Premier Christy Clark last week made good on a campaign promise, saying a municipal auditor would be established by the province to help highlight cost savings measures.

  • Aug. 15, 2011 11:00 a.m.

The prospect of a municipal auditor-general coming in and inspecting Saanich’s books is a great resource, says the mayor.

A former longtime business owner, Frank Leonard says auditors help provide productive options to improve practices within a company. In Saanich, that would “help us see if there’s something we could do better,” Leonard said.

“Part of the bias I have is from my experience in business. I’ve never seen an auditor as an adversary, I see an auditor as a resource.”

Premier Christy Clark last week made good on a campaign promise, saying a municipal auditor would be established by the province to help highlight cost savings measures.

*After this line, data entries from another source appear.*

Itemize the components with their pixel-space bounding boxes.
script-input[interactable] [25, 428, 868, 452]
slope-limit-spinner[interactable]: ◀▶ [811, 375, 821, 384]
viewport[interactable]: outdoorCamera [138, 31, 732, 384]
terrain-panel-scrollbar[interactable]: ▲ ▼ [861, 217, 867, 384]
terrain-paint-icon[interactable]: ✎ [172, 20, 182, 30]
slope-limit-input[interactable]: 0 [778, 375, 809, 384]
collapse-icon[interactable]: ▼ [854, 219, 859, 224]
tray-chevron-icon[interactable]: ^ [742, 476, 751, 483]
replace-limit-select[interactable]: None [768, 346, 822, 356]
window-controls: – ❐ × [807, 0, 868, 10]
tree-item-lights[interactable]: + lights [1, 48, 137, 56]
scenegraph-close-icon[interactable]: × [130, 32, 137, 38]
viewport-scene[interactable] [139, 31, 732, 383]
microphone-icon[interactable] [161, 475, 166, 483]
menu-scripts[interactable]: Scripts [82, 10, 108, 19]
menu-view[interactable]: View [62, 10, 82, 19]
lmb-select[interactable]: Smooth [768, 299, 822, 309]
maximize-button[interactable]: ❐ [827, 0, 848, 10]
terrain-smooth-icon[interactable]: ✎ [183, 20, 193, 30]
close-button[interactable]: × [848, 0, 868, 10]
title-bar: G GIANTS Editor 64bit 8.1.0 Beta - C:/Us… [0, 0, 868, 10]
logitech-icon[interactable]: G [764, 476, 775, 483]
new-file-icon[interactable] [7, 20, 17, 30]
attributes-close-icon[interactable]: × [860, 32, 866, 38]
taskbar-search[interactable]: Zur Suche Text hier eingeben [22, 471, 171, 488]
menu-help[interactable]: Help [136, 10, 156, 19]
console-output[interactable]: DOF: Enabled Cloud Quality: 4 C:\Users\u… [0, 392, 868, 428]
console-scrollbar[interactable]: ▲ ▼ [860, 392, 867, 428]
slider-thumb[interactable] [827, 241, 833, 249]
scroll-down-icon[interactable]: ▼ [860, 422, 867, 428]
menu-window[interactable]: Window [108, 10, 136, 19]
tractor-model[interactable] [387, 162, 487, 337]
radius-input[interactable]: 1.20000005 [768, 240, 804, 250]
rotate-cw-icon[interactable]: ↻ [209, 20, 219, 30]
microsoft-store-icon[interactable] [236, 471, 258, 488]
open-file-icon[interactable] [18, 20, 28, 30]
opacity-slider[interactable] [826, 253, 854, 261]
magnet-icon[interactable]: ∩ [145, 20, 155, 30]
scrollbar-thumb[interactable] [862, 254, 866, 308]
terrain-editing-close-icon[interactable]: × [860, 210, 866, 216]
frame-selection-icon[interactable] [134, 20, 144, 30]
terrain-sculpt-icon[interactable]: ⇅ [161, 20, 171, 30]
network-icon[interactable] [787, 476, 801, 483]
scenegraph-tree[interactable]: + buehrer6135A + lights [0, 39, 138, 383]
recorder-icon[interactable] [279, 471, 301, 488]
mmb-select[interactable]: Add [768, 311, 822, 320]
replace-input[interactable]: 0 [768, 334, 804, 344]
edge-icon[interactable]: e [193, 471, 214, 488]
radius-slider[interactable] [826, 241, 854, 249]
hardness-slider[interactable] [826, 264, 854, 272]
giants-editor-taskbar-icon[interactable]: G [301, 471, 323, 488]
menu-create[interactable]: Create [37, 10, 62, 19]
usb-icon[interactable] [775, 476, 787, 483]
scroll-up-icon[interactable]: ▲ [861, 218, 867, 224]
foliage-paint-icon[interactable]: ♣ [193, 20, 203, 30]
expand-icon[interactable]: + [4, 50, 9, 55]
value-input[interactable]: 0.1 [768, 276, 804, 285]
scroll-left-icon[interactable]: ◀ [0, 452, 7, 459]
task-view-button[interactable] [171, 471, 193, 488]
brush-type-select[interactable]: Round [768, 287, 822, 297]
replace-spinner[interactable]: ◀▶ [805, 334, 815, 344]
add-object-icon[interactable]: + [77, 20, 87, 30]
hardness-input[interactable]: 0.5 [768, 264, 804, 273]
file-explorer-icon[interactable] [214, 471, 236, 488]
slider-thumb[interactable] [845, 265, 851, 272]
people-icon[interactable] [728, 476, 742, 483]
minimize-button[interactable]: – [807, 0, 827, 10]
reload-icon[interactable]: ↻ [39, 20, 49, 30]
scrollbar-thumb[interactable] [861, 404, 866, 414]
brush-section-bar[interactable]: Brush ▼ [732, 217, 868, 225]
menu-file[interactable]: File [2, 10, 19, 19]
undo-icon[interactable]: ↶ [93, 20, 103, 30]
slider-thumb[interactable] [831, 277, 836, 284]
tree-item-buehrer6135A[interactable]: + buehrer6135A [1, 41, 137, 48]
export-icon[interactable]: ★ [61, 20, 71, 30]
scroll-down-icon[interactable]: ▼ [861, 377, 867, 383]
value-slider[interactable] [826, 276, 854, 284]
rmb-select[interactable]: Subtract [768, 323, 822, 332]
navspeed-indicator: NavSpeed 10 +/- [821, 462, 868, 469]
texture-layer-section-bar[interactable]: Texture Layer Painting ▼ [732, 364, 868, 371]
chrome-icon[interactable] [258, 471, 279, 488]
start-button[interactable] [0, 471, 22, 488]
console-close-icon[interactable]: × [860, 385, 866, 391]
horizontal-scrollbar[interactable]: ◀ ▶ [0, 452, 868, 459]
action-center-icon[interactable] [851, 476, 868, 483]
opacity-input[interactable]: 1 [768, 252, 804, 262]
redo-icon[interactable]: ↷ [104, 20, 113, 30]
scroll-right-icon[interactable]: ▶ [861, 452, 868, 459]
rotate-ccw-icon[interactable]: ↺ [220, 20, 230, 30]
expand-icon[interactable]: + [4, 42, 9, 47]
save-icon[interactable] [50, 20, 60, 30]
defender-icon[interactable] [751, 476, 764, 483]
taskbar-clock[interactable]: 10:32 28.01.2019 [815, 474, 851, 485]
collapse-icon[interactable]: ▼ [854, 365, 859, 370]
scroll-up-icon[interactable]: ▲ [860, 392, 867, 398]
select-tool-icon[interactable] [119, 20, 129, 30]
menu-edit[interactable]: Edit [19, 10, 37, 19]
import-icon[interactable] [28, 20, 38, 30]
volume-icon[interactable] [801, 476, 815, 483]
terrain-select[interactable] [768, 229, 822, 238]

“More than half of our municipalities have populations under 5,000,” said Oak Bay-Gordon Head MLA Ida Chong, who is currently Minister of Community, Sport and Cultural Development. “They don’t have the capacity to do value-for-money audits or performance audits.”

Saanich, with a population of 113,000, doesn’t fit into that category. For a municipality our size, Leonard can’t see the auditor coming in to look at the operating budget. Rather, he anticipates audits of services or projects.

“A better use of their time would be to look at a particular service, say policing in Greater Victoria, which is expensive, or a project like building a bridge or an LRT or a sewage treatment plan, and audit that expenditure to see if taxpayers got value for their money,” Leonard said. “The provincial auditor or comptroller general don’t usually look at the day-to-day operating budget, but if (a municipal auditor) every knocked I would never be reluctant, I’d say ‘Come on in.'”

Leonard isn’t championing the auditor-general idea just yet, though. His colleagues at the Union of B.C. Municipalities need clarification on the idea.

“(UBCM executives) stressed that local governments have a strong interest in a robust accountability system. Questions (the UBCM) has posed about (the need for a municipal auditor general) should not be taken as questioning the need for local government accountability,” said a press release from the UBCM.

If there is concern about the accountability of municipalities, the UBCM says there could be better alternatives than a provincially mandated auditor general.

“In past years initiatives have been collaborative (between the province and UBCM),” Leonard said. “I think this got off on the wrong foot. It was an announcement (from the province) taken as ‘this is going to happen,’ so everything subsequent (by the UBCM) is a reaction. They’re tripped up on the process, which doesn’t appear to have been collaborative.”

Chong’s office has sent out a survey to municipalities and regional districts across B.C. The survey asks municipalities if an auditor should have authority over other local bodies as well.

The B.C. government took similar steps to oversee school districts, imposing common payroll and personnel systems on boards of education and appointing “superintendents of achievement” to monitor district efforts to raise student performance.